◆ **EXERCISE BRIEF**
Only the lines below from the one containing "descargas (193, 1568)" to the one containing "1970 [1970 (1 elemento)] (703, 641)" should be repeated, both included and unchanged.

Collected data entries
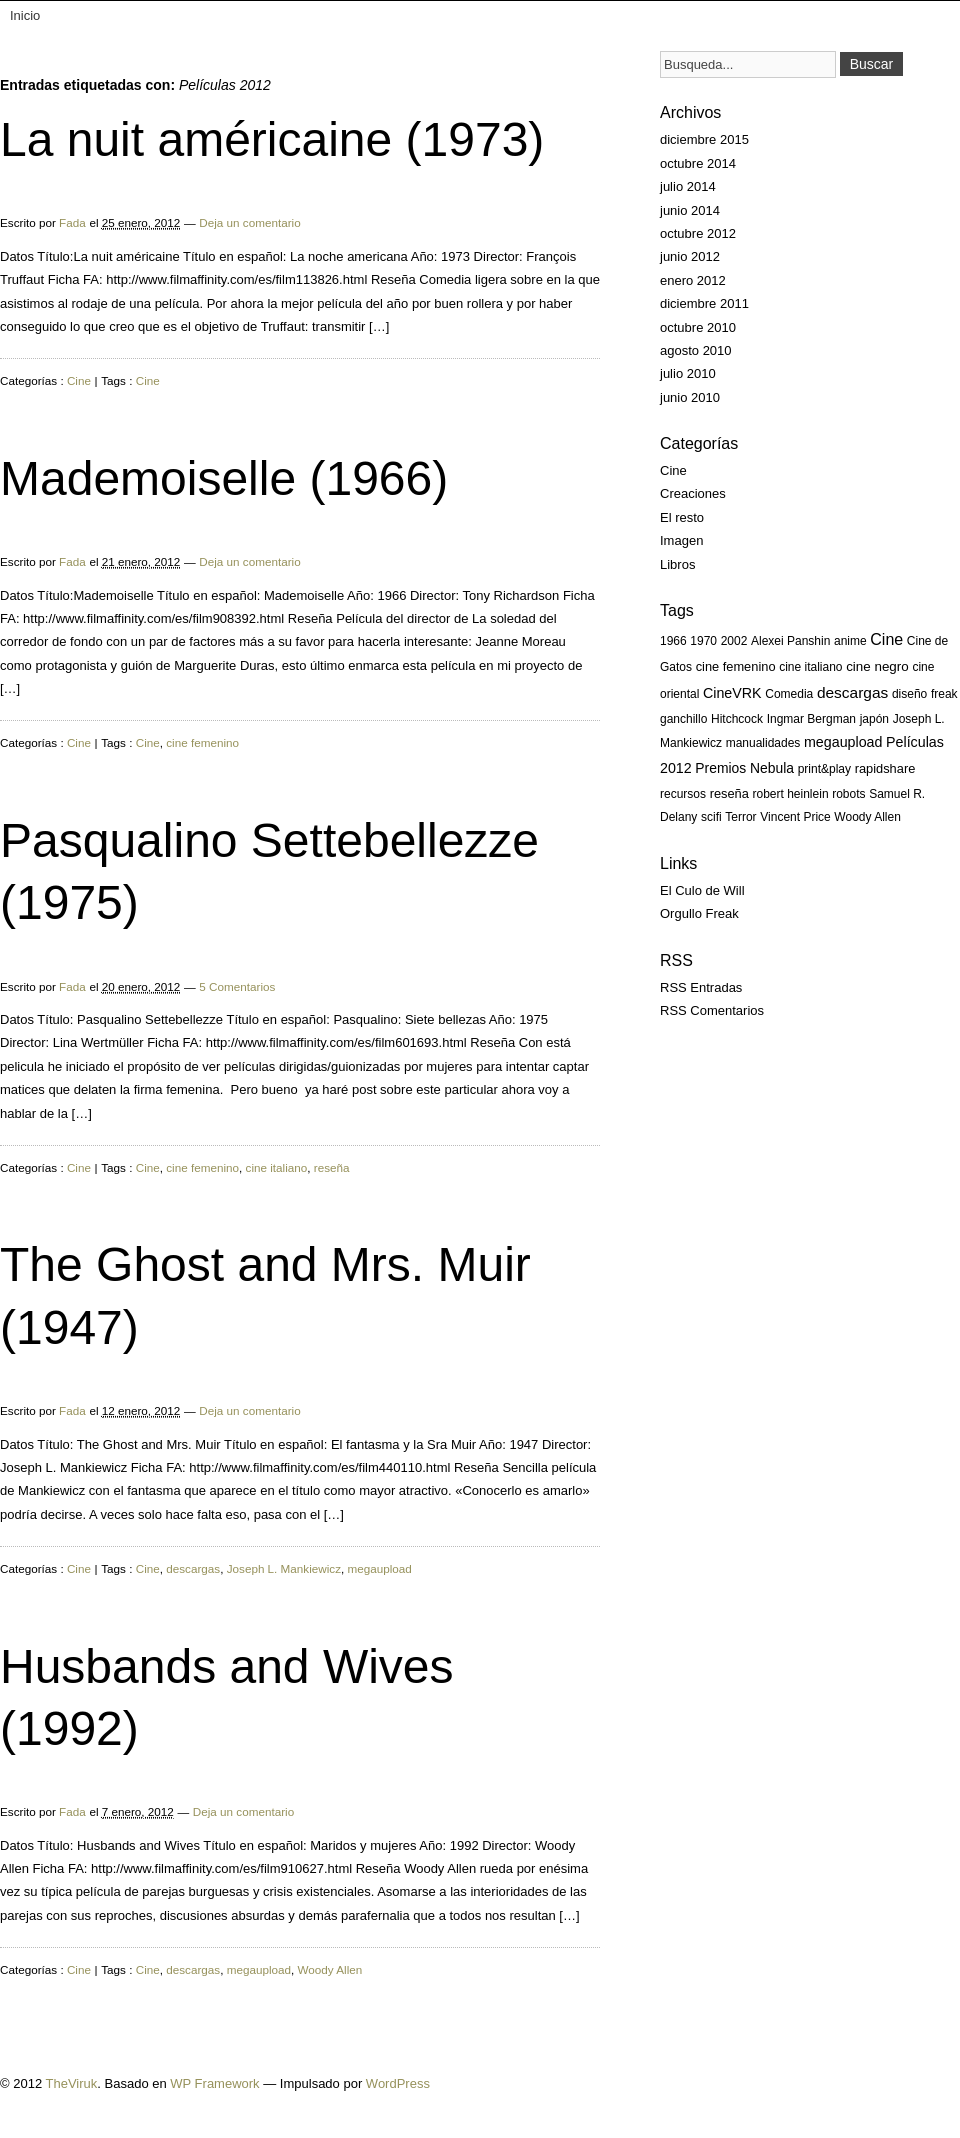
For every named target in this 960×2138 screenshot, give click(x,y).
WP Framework (214, 2083)
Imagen (681, 540)
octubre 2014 (698, 163)
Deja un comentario (249, 222)
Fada (72, 222)
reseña (332, 1167)
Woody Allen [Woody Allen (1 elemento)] (867, 817)
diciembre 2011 (704, 303)
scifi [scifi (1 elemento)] (711, 817)
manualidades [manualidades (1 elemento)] (763, 743)
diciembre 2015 (704, 139)
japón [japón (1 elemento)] (874, 719)
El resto (682, 517)
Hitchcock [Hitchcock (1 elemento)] (737, 719)
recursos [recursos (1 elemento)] (683, 794)
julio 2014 (688, 186)
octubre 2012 (698, 233)
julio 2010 (688, 373)
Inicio (25, 15)
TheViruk (72, 2083)
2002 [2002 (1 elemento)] (734, 641)
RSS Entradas (701, 987)
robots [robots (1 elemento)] (848, 794)
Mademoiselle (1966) (224, 478)
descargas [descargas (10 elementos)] (852, 692)
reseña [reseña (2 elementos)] (729, 793)
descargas (193, 1568)
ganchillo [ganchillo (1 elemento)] (683, 719)
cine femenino (202, 742)
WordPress (398, 2083)
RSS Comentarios (712, 1010)
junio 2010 (690, 397)
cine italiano (277, 1167)
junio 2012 (690, 256)
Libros (677, 564)
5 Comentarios (237, 986)
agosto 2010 (696, 350)
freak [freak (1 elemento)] (944, 694)
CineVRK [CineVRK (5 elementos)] (732, 693)
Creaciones (693, 493)
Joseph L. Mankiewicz (284, 1568)
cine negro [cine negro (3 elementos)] (877, 666)
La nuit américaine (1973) (272, 139)
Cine (79, 380)
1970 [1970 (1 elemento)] (703, 641)
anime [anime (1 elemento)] (850, 641)
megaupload (380, 1568)
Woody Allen (330, 1969)
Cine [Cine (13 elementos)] (886, 639)
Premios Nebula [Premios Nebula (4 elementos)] (744, 768)
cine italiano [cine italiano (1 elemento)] (810, 667)
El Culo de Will (702, 890)
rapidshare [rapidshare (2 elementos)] (885, 768)
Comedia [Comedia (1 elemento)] (789, 694)
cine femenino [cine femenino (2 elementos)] (736, 666)
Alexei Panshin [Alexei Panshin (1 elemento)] (790, 641)
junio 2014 (690, 210)
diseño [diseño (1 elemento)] (909, 694)
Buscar (872, 64)
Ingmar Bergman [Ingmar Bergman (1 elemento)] (811, 719)
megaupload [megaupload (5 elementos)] (843, 742)
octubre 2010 (698, 327)
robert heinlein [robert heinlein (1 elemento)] (791, 794)
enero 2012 (693, 280)
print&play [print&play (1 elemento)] (824, 769)
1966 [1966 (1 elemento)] (673, 641)
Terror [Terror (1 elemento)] (740, 817)
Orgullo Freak (699, 913)
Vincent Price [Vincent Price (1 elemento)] (795, 817)
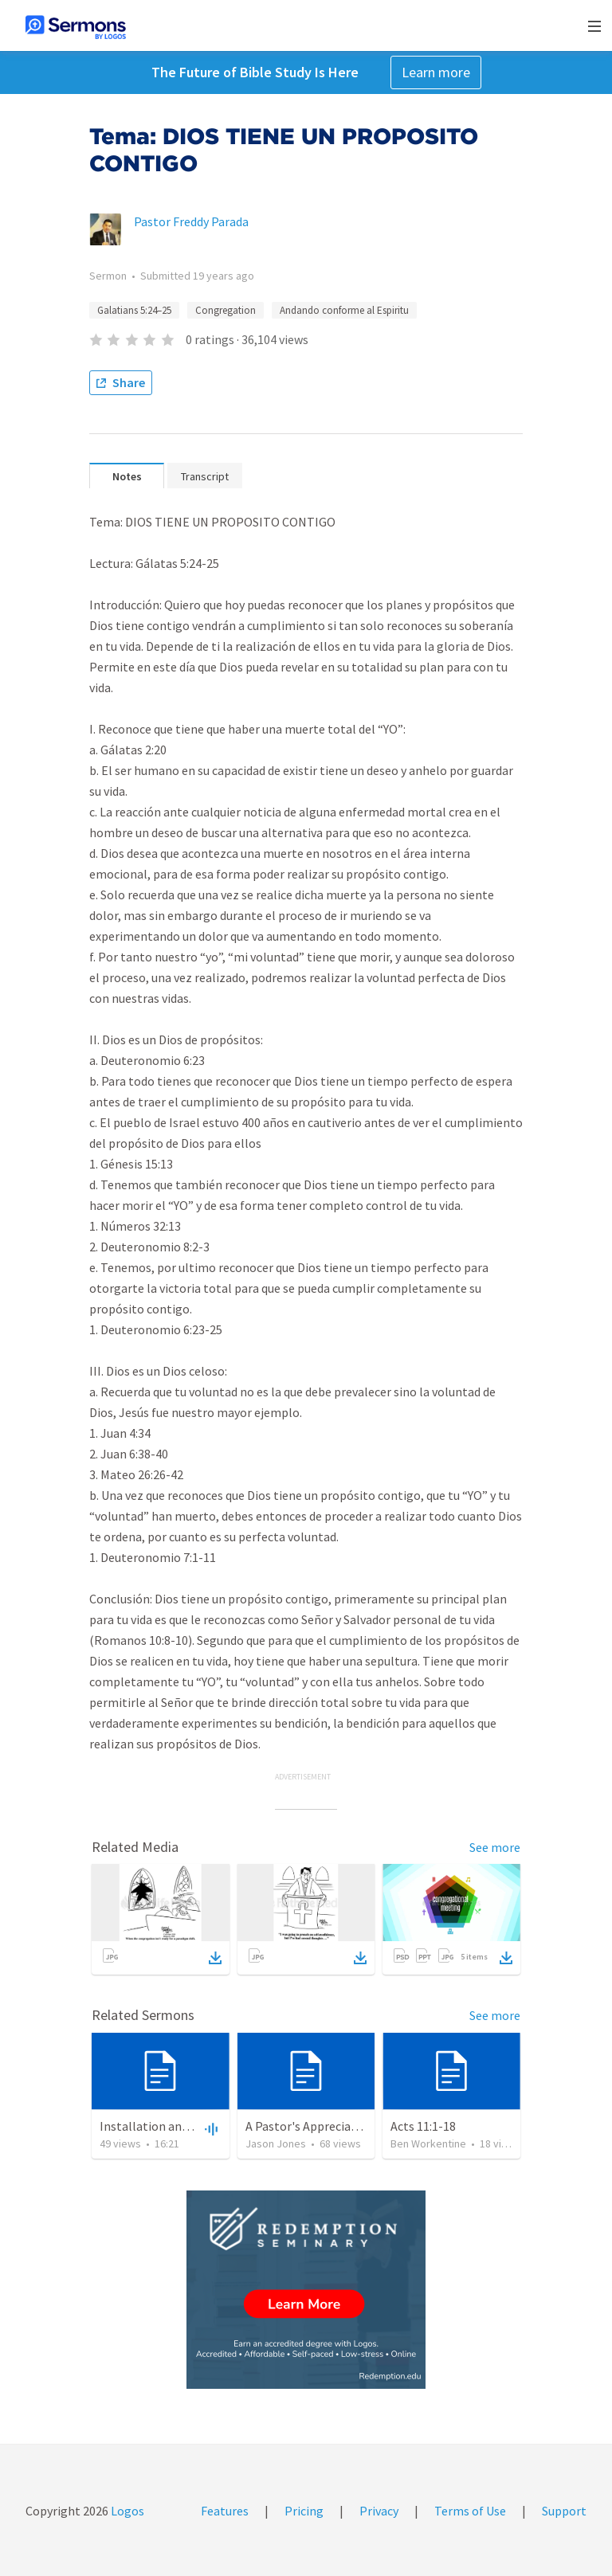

◆ **FINISHED TASK**
descargas (193, 1568)
ganchillo [ganchillo (1 elemento)] (683, 719)
cine femenino (202, 742)
WordPress (398, 2083)
RSS Comentarios (712, 1010)
junio 2010 (690, 397)
cine italiano (277, 1167)
junio 2012 (690, 256)
Libros (677, 564)
5 Comentarios (237, 986)
agosto 2010 (696, 350)
freak [freak (1 elemento)] (944, 694)
CineVRK [CineVRK (5 elementos)] (732, 693)
Creaciones (693, 493)
Joseph L. Mankiewicz (284, 1568)
cine negro [cine negro (3 elementos)] (877, 666)
La nuit américaine (1973) (272, 139)
Cine (79, 380)
1970 [1970 (1 elemento)] (703, 641)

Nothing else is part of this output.